Wash sits up straighter and crosses his arms. “I’d like to see you try.”
“Doesn’t even try to deny Sarge’s heart will get broken,” says Grif to Simmons. Simmons shakes his head. “Fucking Blues. Should’ve known Blue Team can’t do anything without tears and drama.”
“Nobody’s heart is getting broken,” Wash snaps. “What kind of relationship scrub do you think I am?”
“A Blue one,” they reply immediately.
That does it. “This is prejudice,” Wash hisses. “Blue Team is perfectly capable of having a relationship without tears or drama!”
“Oh yeah?” says Grif.
Simmons sniffs. “I’ll believe it when I see it.”
Wash stands up. Marches straight into the kitchen. Pulls out Sarge’s bottle of whiskey. Chugs three shots worth straight from the bottle and shoves it back into the cabinet. “Watch me,” he snaps, pulls out three packs of grenades, a loaded magnum, and two condoms from under the kitchen sink, and walks straight into Sarge’s bedroom.
Because you know what? You know fucking what? If this terrible retirement is going to be the rest of Wash’s life and everyone's going to be convinced Sarge is his fucking sugar daddy, he might as well make it fun .

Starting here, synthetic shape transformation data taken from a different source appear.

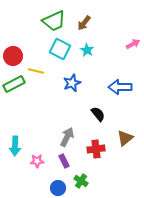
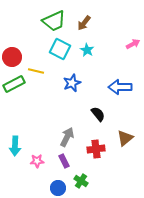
red circle: moved 1 px left, 1 px down
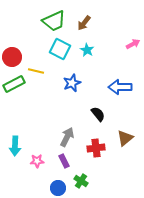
red cross: moved 1 px up
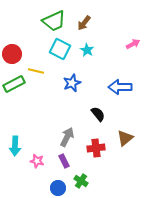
red circle: moved 3 px up
pink star: rotated 16 degrees clockwise
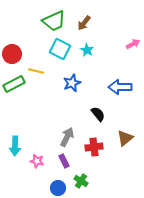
red cross: moved 2 px left, 1 px up
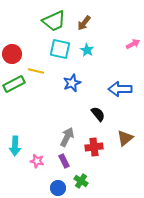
cyan square: rotated 15 degrees counterclockwise
blue arrow: moved 2 px down
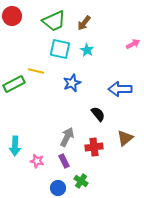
red circle: moved 38 px up
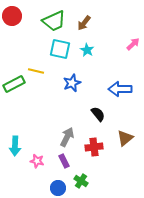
pink arrow: rotated 16 degrees counterclockwise
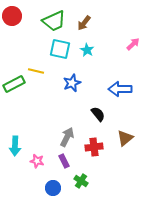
blue circle: moved 5 px left
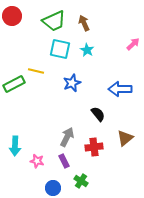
brown arrow: rotated 119 degrees clockwise
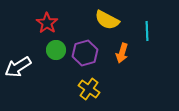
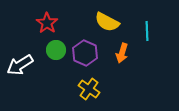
yellow semicircle: moved 2 px down
purple hexagon: rotated 20 degrees counterclockwise
white arrow: moved 2 px right, 2 px up
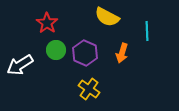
yellow semicircle: moved 5 px up
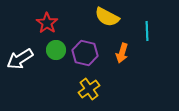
purple hexagon: rotated 10 degrees counterclockwise
white arrow: moved 6 px up
yellow cross: rotated 20 degrees clockwise
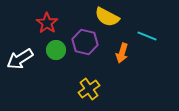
cyan line: moved 5 px down; rotated 66 degrees counterclockwise
purple hexagon: moved 11 px up
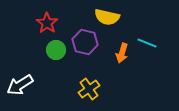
yellow semicircle: rotated 15 degrees counterclockwise
cyan line: moved 7 px down
white arrow: moved 26 px down
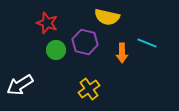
red star: rotated 15 degrees counterclockwise
orange arrow: rotated 18 degrees counterclockwise
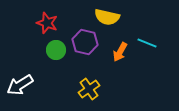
orange arrow: moved 2 px left, 1 px up; rotated 30 degrees clockwise
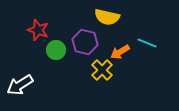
red star: moved 9 px left, 7 px down
orange arrow: rotated 30 degrees clockwise
yellow cross: moved 13 px right, 19 px up; rotated 10 degrees counterclockwise
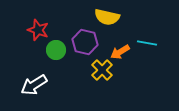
cyan line: rotated 12 degrees counterclockwise
white arrow: moved 14 px right
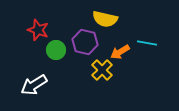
yellow semicircle: moved 2 px left, 2 px down
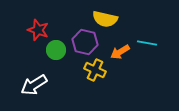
yellow cross: moved 7 px left; rotated 20 degrees counterclockwise
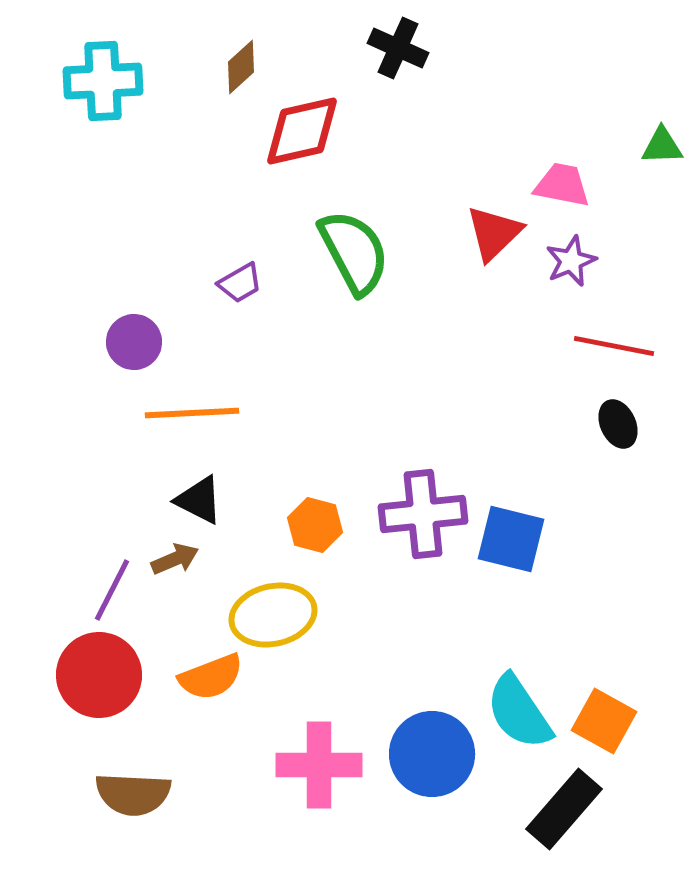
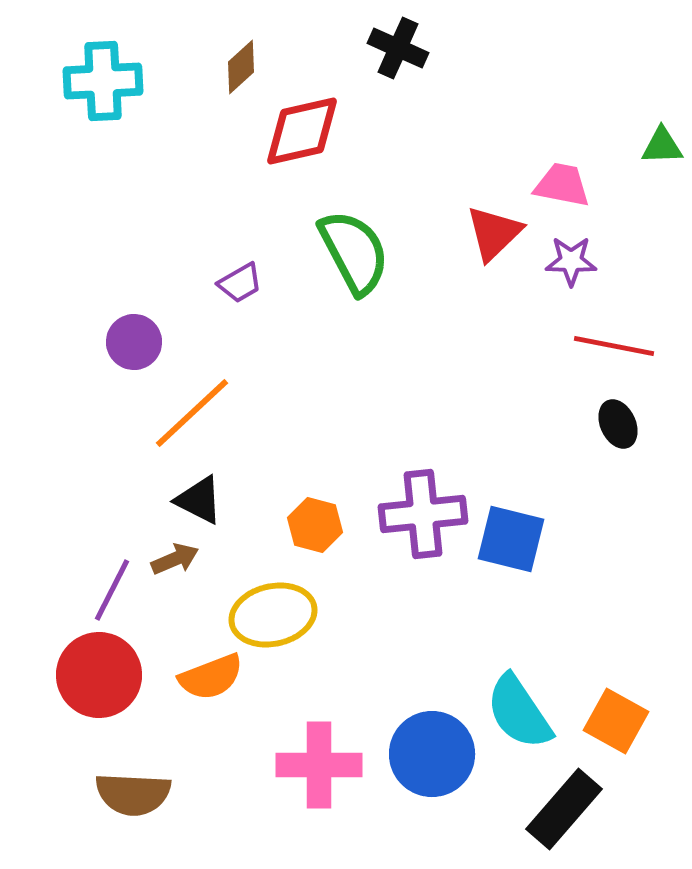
purple star: rotated 24 degrees clockwise
orange line: rotated 40 degrees counterclockwise
orange square: moved 12 px right
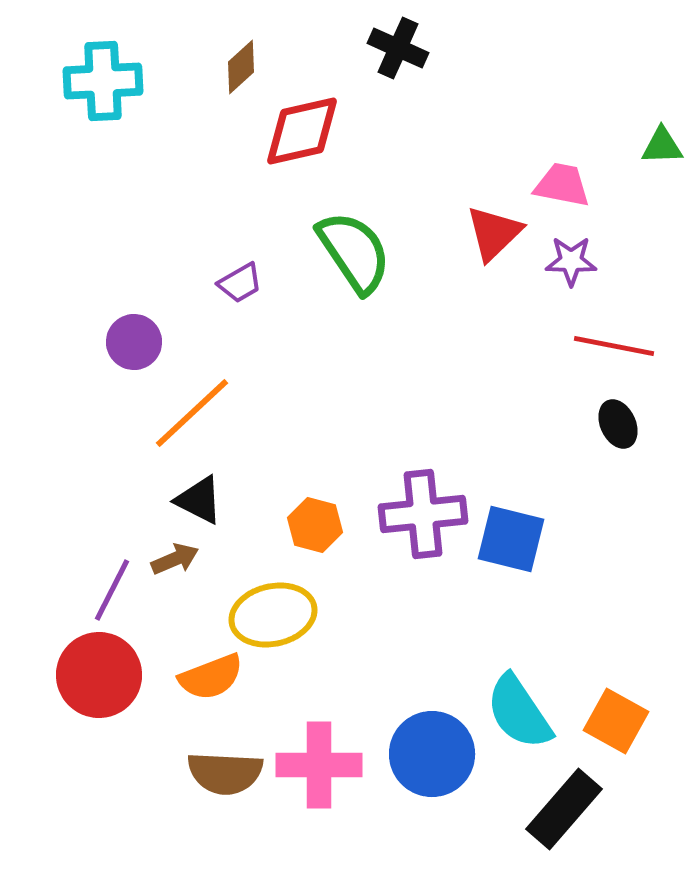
green semicircle: rotated 6 degrees counterclockwise
brown semicircle: moved 92 px right, 21 px up
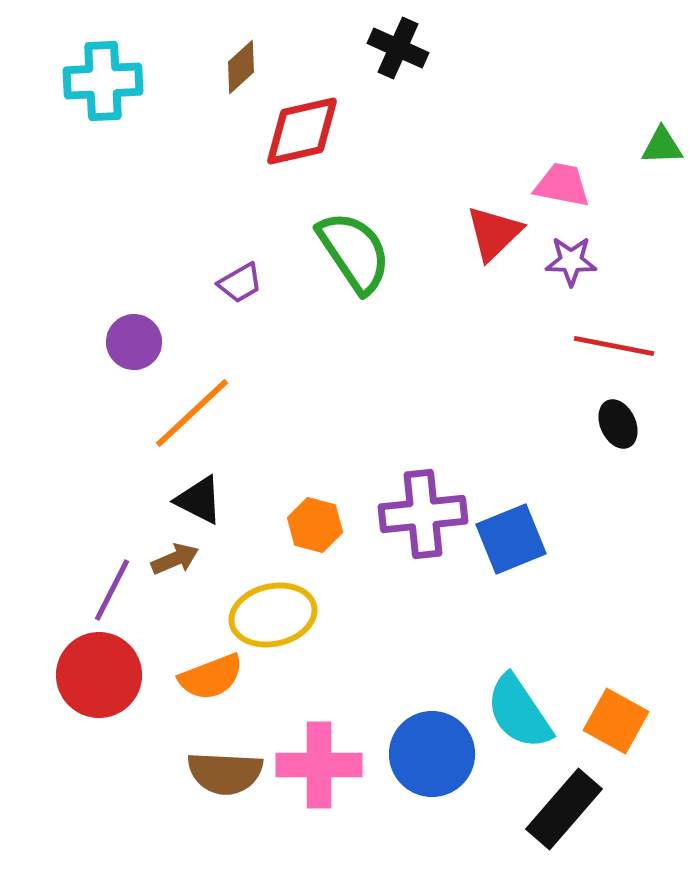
blue square: rotated 36 degrees counterclockwise
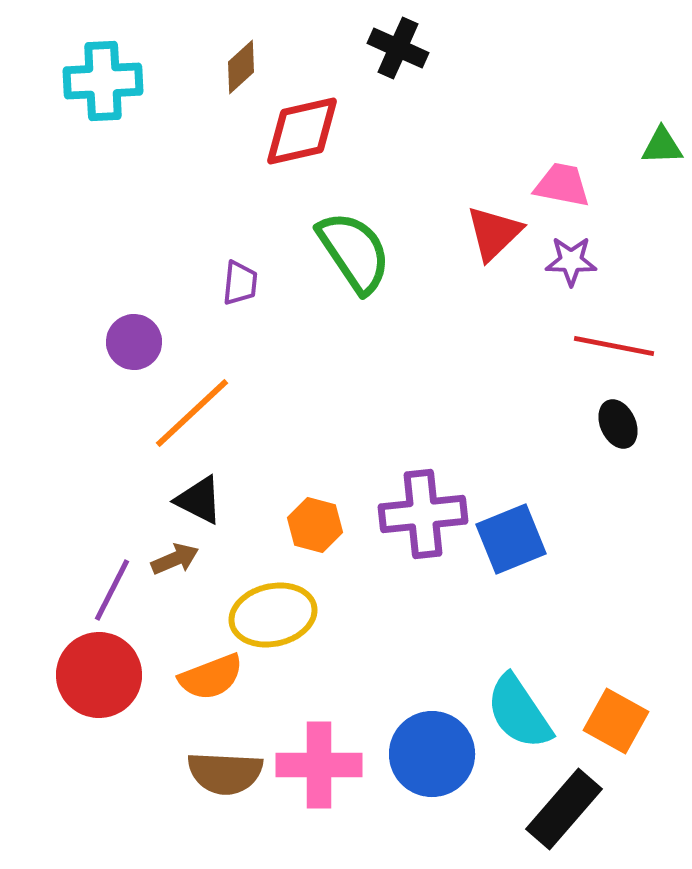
purple trapezoid: rotated 54 degrees counterclockwise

When Wash has gone, Grif and Simmons look at each other.
“Sarge better appreciate this,” says Grif.
“Honestly, I’m just glad Wash is moving his ass,” says Simmons.
“They would have been pining forever,” says Grif.
“Years, even.”
“Maybe a decade.”
“ Sixteen years, even.”
“God, that would have been fucking annoying.”
“Glad we got that sorted out.”
Grif and Simmons nod in unison, satisfied.